### AIM OF THE TASK
Could you copy the data that follows exactly as written, but drop the pictures?

══ DATA RECORDS

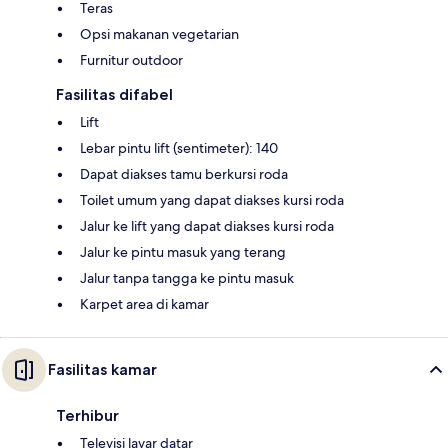
Teras
Opsi makanan vegetarian
Furnitur outdoor
Fasilitas difabel
Lift
Lebar pintu lift (sentimeter): 140
Dapat diakses tamu berkursi roda
Toilet umum yang dapat diakses kursi roda
Jalur ke lift yang dapat diakses kursi roda
Jalur ke pintu masuk yang terang
Jalur tanpa tangga ke pintu masuk
Karpet area di kamar
Fasilitas kamar
Terhibur
Televisi layar datar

════

### OUTPUT OF THE EXERCISE
Teras
Opsi makanan vegetarian
Furnitur outdoor
Fasilitas difabel
Lift
Lebar pintu lift (sentimeter): 140
Dapat diakses tamu berkursi roda
Toilet umum yang dapat diakses kursi roda
Jalur ke lift yang dapat diakses kursi roda
Jalur ke pintu masuk yang terang
Jalur tanpa tangga ke pintu masuk
Karpet area di kamar
Fasilitas kamar
Terhibur
Televisi layar datar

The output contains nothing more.